Work out how many lines below contain "处置是否合理规范". Provide only the figure.
─── Data records ───
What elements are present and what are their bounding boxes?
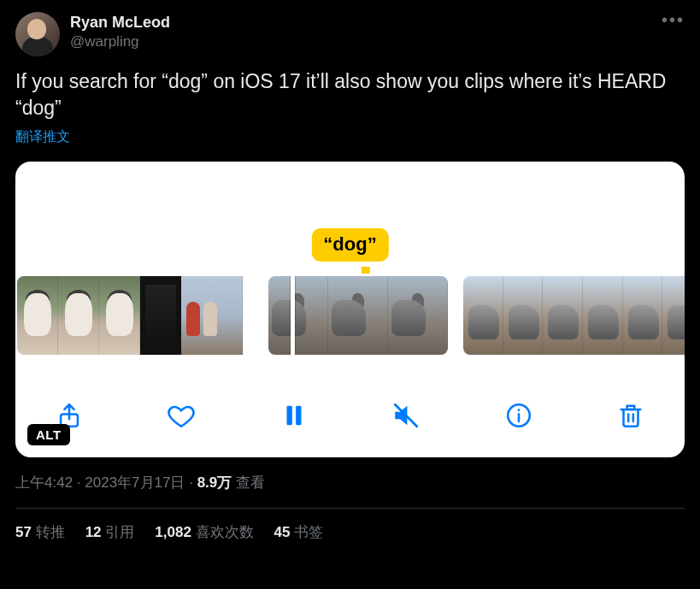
timeline-frame (17, 276, 58, 355)
pause-button[interactable] (276, 398, 312, 433)
views-count: 8.9万 (197, 474, 232, 491)
mute-icon (391, 401, 421, 430)
svg-rect-1 (286, 406, 291, 426)
tweet-stats: 57 转推 12 引用 1,082 喜欢次数 45 书签 (15, 522, 685, 542)
user-handle[interactable]: @warpling (70, 32, 170, 52)
timeline-frame (268, 276, 328, 355)
quotes-stat[interactable]: 12 引用 (85, 522, 135, 542)
timeline-frame (583, 276, 623, 355)
svg-point-6 (517, 409, 520, 411)
like-button[interactable] (163, 398, 199, 433)
tweet-meta: 上午4:42 · 2023年7月17日 · 8.9万 查看 (15, 473, 685, 492)
tweet-container: Ryan McLeod @warpling ••• If you search … (0, 0, 700, 554)
tweet-text: If you search for “dog” on iOS 17 it’ll … (15, 68, 685, 121)
playhead[interactable] (291, 276, 295, 355)
info-icon (504, 401, 533, 430)
timeline-frame (140, 276, 181, 355)
timeline-frame (328, 276, 388, 355)
retweets-stat[interactable]: 57 转推 (15, 522, 65, 542)
timeline-frame (181, 276, 243, 355)
timeline-frame (388, 276, 448, 355)
likes-stat[interactable]: 1,082 喜欢次数 (155, 522, 253, 542)
trash-icon (616, 401, 645, 430)
bookmarks-stat[interactable]: 45 书签 (274, 522, 324, 542)
avatar[interactable] (15, 12, 60, 56)
clip-group[interactable] (17, 276, 253, 355)
clip-group-active[interactable] (268, 276, 448, 355)
user-info: Ryan McLeod @warpling (70, 12, 170, 52)
video-timeline[interactable] (15, 276, 685, 355)
alt-badge[interactable]: ALT (27, 424, 70, 445)
timeline-frame (58, 276, 99, 355)
display-name[interactable]: Ryan McLeod (70, 12, 170, 32)
delete-button[interactable] (613, 398, 649, 433)
date[interactable]: 2023年7月17日 (85, 474, 185, 491)
mute-button[interactable] (388, 398, 424, 433)
tweet-header: Ryan McLeod @warpling ••• (15, 12, 685, 56)
timestamp[interactable]: 上午4:42 (15, 474, 73, 491)
translate-link[interactable]: 翻译推文 (15, 128, 685, 146)
timeline-frame (662, 276, 685, 355)
media-card[interactable]: “dog” (15, 162, 685, 457)
views-label: 查看 (232, 474, 265, 491)
clip-group[interactable] (463, 276, 685, 355)
timeline-frame (543, 276, 583, 355)
info-button[interactable] (501, 398, 537, 433)
svg-rect-2 (296, 406, 301, 426)
more-menu-button[interactable]: ••• (662, 10, 685, 30)
media-toolbar (15, 398, 685, 433)
heart-icon (167, 401, 196, 430)
divider (15, 508, 685, 509)
timeline-frame (503, 276, 544, 355)
timeline-frame (99, 276, 140, 355)
pause-icon (279, 401, 309, 430)
timeline-frame (623, 276, 663, 355)
search-term-bubble: “dog” (311, 228, 388, 262)
timeline-frame (463, 276, 503, 355)
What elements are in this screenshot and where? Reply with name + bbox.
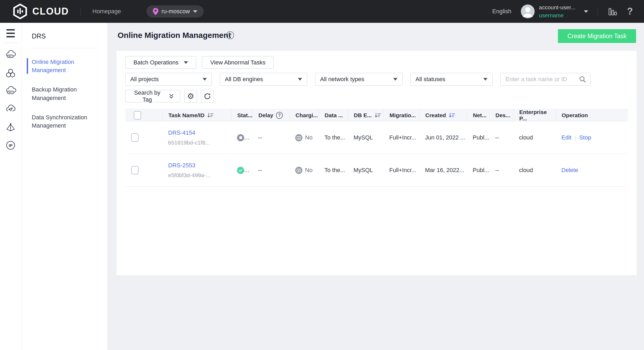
gear-icon: ⚙	[187, 92, 194, 100]
stop-link[interactable]: Stop	[579, 134, 591, 141]
location-pin-icon	[153, 8, 158, 15]
status-text: ...	[244, 134, 250, 141]
task-name-link[interactable]: DRS-4154	[168, 129, 195, 136]
region-selector[interactable]: ru-moscow	[146, 5, 204, 18]
sidebar-item-online-migration[interactable]: Online Migration Management	[21, 58, 101, 74]
chevron-down-icon	[298, 78, 302, 81]
col-charging: Chargi...	[296, 112, 318, 119]
delay-value: --	[258, 134, 262, 141]
menu-toggle-icon[interactable]	[6, 29, 15, 37]
batch-operations-button[interactable]: Batch Operations	[125, 56, 196, 69]
col-data-flow: Data ...	[325, 112, 343, 119]
page-title: Online Migration Management	[118, 31, 231, 40]
project-filter-select[interactable]: All projects	[125, 73, 212, 86]
db-engine-value: MySQL	[354, 134, 373, 141]
chevron-down-icon	[483, 78, 488, 81]
batch-operations-label: Batch Operations	[133, 59, 178, 66]
search-by-tag-button[interactable]: Search by Tag	[125, 90, 180, 102]
db-engine-filter-value: All DB engines	[225, 76, 263, 83]
account-name: account-user...	[539, 4, 575, 11]
refresh-icon	[204, 93, 211, 100]
svg-text:IP: IP	[9, 143, 12, 148]
refresh-button[interactable]	[201, 90, 214, 103]
cloud-logo-icon	[13, 3, 28, 19]
sidebar-item-data-synchronization[interactable]: Data Synchronization Management	[21, 113, 101, 130]
service-sidebar: DRS Online Migration Management Backup M…	[21, 23, 108, 350]
homepage-link[interactable]: Homepage	[92, 8, 121, 15]
col-task-name: Task Name/ID	[168, 112, 204, 119]
logo-text: CLOUD	[32, 6, 69, 17]
region-label: ru-moscow	[162, 8, 190, 15]
row-checkbox[interactable]	[131, 166, 138, 174]
operation-divider: |	[575, 135, 576, 141]
billing-mode-icon	[295, 167, 302, 174]
rail-item-ecs-icon[interactable]	[5, 49, 16, 61]
status-filter-value: All statuses	[415, 76, 445, 83]
select-all-checkbox[interactable]	[134, 111, 141, 120]
logo[interactable]: CLOUD	[13, 3, 69, 19]
success-status-icon	[237, 167, 244, 174]
row-checkbox[interactable]	[131, 133, 138, 142]
col-network: Net...	[473, 112, 486, 119]
migration-type-value: Full+Incr...	[389, 134, 416, 141]
col-delay: Delay	[258, 112, 273, 119]
network-type-filter-select[interactable]: All network types	[315, 73, 402, 86]
task-search-input[interactable]	[506, 76, 579, 83]
status-filter-select[interactable]: All statuses	[410, 73, 493, 86]
tasks-table: Task Name/ID Stat... Delay ? Chargi... D…	[125, 109, 628, 187]
col-migration-type: Migratio...	[390, 112, 416, 119]
delay-help-icon[interactable]: ?	[276, 112, 283, 119]
task-name-link[interactable]: DRS-2553	[168, 162, 195, 169]
account-menu[interactable]: account-user... username	[521, 4, 588, 19]
sidebar-item-backup-migration[interactable]: Backup Migration Management	[21, 85, 101, 102]
db-engine-filter-select[interactable]: All DB engines	[220, 73, 307, 86]
edit-link[interactable]: Edit	[561, 134, 571, 141]
sort-icon[interactable]	[374, 112, 381, 118]
usage-stats-icon[interactable]	[607, 6, 618, 16]
icon-rail: IP	[0, 23, 21, 350]
db-engine-value: MySQL	[354, 167, 373, 174]
chevron-down-icon	[584, 10, 588, 13]
delete-link[interactable]: Delete	[561, 167, 578, 174]
username: username	[539, 12, 575, 19]
col-operation: Operation	[562, 112, 588, 119]
chevron-down-icon	[193, 10, 197, 13]
rail-item-eip-icon[interactable]: IP	[5, 139, 16, 151]
rail-item-cloud-send-icon[interactable]	[5, 103, 16, 115]
enterprise-project-value: cloud	[519, 167, 533, 174]
help-icon[interactable]: ?	[627, 6, 633, 17]
language-selector[interactable]: English	[492, 8, 511, 15]
main-area: Online Migration Management ? Create Mig…	[108, 23, 644, 350]
column-settings-button[interactable]: ⚙	[184, 90, 197, 103]
page-help-icon[interactable]: ?	[226, 31, 234, 39]
search-icon[interactable]	[579, 75, 587, 83]
sort-icon-active[interactable]	[449, 112, 455, 118]
task-id: e5f0bf3d-499a-...	[168, 172, 211, 178]
service-title: DRS	[32, 32, 107, 40]
chevron-down-icon	[393, 78, 397, 81]
table-header-row: Task Name/ID Stat... Delay ? Chargi... D…	[125, 109, 628, 121]
charging-value: No	[305, 134, 312, 141]
status-text: ...	[244, 167, 250, 174]
rail-item-prism-icon[interactable]	[5, 121, 16, 133]
migration-type-value: Full+Incr...	[389, 167, 416, 174]
project-filter-value: All projects	[130, 76, 159, 83]
rail-item-cloud-server-icon[interactable]	[5, 85, 16, 97]
rail-divider	[3, 43, 18, 43]
description-value: --	[495, 134, 499, 141]
view-abnormal-tasks-button[interactable]: View Abnormal Tasks	[202, 56, 274, 69]
created-value: Jun 01, 2022 ...	[425, 134, 465, 141]
sidebar-divider	[32, 48, 96, 48]
enterprise-project-value: cloud	[519, 134, 533, 141]
view-abnormal-label: View Abnormal Tasks	[210, 59, 265, 66]
network-value: Publ...	[473, 134, 489, 141]
create-migration-task-button[interactable]: Create Migration Task	[558, 29, 636, 43]
paused-status-icon	[237, 134, 244, 141]
sort-icon[interactable]	[207, 112, 214, 118]
table-row: DRS-4154 b51819bd-c1f8... ... --	[125, 121, 628, 154]
network-type-filter-value: All network types	[320, 76, 364, 83]
search-by-tag-label: Search by Tag	[131, 89, 164, 103]
double-chevron-down-icon	[168, 93, 175, 100]
rail-item-cluster-icon[interactable]	[5, 67, 16, 79]
chevron-down-icon	[184, 61, 188, 64]
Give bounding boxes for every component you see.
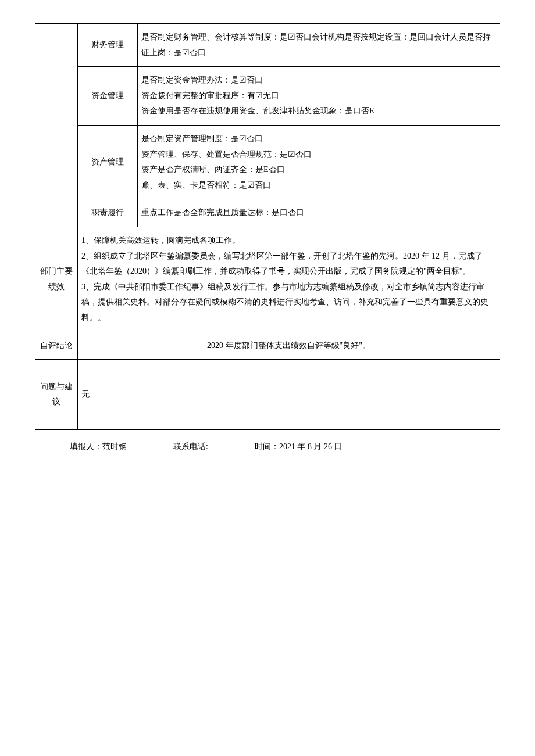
row-content: 是否制定财务管理、会计核算等制度：是☑否口会计机构是否按规定设置：是回口会计人员… [138, 24, 500, 67]
section-label: 部门主要绩效 [35, 227, 78, 332]
section-content: 2020 年度部门整体支出绩效自评等级"良好"。 [78, 332, 500, 360]
table-row: 部门主要绩效 1、保障机关高效运转，圆满完成各项工作。 2、组织成立了北塔区年鉴… [35, 227, 500, 332]
footer: 填报人：范时钢 联系电话: 时间：2021 年 8 月 26 日 [35, 442, 500, 452]
table-row: 资金管理 是否制定资金管理办法：是☑否口 资金拨付有完整的审批程序：有☑无口 资… [35, 67, 500, 126]
row-label: 资金管理 [78, 67, 138, 126]
content-text: 是否制定资金管理办法：是☑否口 资金拨付有完整的审批程序：有☑无口 资金使用是否… [141, 76, 374, 115]
time-label: 时间： [255, 442, 279, 451]
time-field: 时间：2021 年 8 月 26 日 [255, 442, 343, 452]
row-content: 重点工作是否全部完成且质量达标：是口否口 [138, 199, 500, 227]
table-row: 问题与建议 无 [35, 360, 500, 430]
phone-label: 联系电话: [173, 442, 208, 451]
main-table: 财务管理 是否制定财务管理、会计核算等制度：是☑否口会计机构是否按规定设置：是回… [35, 23, 500, 430]
row-label: 财务管理 [78, 24, 138, 67]
row-content: 是否制定资金管理办法：是☑否口 资金拨付有完整的审批程序：有☑无口 资金使用是否… [138, 67, 500, 126]
content-text: 重点工作是否全部完成且质量达标：是口否口 [141, 208, 304, 217]
phone-field: 联系电话: [173, 442, 208, 452]
table-row: 资产管理 是否制定资产管理制度：是☑否口 资产管理、保存、处置是否合理规范：是☑… [35, 125, 500, 199]
section-content: 无 [78, 360, 500, 430]
table-row: 自评结论 2020 年度部门整体支出绩效自评等级"良好"。 [35, 332, 500, 360]
row-label: 职责履行 [78, 199, 138, 227]
content-text: 1、保障机关高效运转，圆满完成各项工作。 2、组织成立了北塔区年鉴编纂委员会，编… [81, 236, 488, 322]
reporter-field: 填报人：范时钢 [70, 442, 127, 452]
section-label: 自评结论 [35, 332, 78, 360]
row-content: 是否制定资产管理制度：是☑否口 资产管理、保存、处置是否合理规范：是☑否口 资产… [138, 125, 500, 199]
reporter-label: 填报人： [70, 442, 102, 451]
reporter-value: 范时钢 [102, 442, 127, 451]
section-label: 问题与建议 [35, 360, 78, 430]
table-row: 财务管理 是否制定财务管理、会计核算等制度：是☑否口会计机构是否按规定设置：是回… [35, 24, 500, 67]
content-text: 2020 年度部门整体支出绩效自评等级"良好"。 [207, 341, 370, 350]
content-text: 无 [81, 390, 90, 399]
table-row: 职责履行 重点工作是否全部完成且质量达标：是口否口 [35, 199, 500, 227]
content-text: 是否制定财务管理、会计核算等制度：是☑否口会计机构是否按规定设置：是回口会计人员… [141, 33, 491, 57]
time-value: 2021 年 8 月 26 日 [279, 442, 343, 451]
section-content: 1、保障机关高效运转，圆满完成各项工作。 2、组织成立了北塔区年鉴编纂委员会，编… [78, 227, 500, 332]
row-label: 资产管理 [78, 125, 138, 199]
group-col [35, 24, 78, 227]
content-text: 是否制定资产管理制度：是☑否口 资产管理、保存、处置是否合理规范：是☑否口 资产… [141, 134, 312, 189]
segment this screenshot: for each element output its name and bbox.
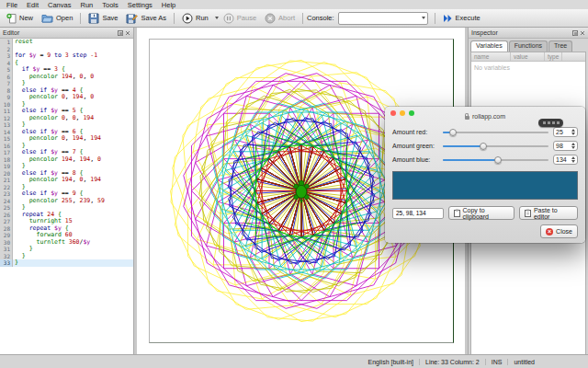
───
▶ **The completed task**:
3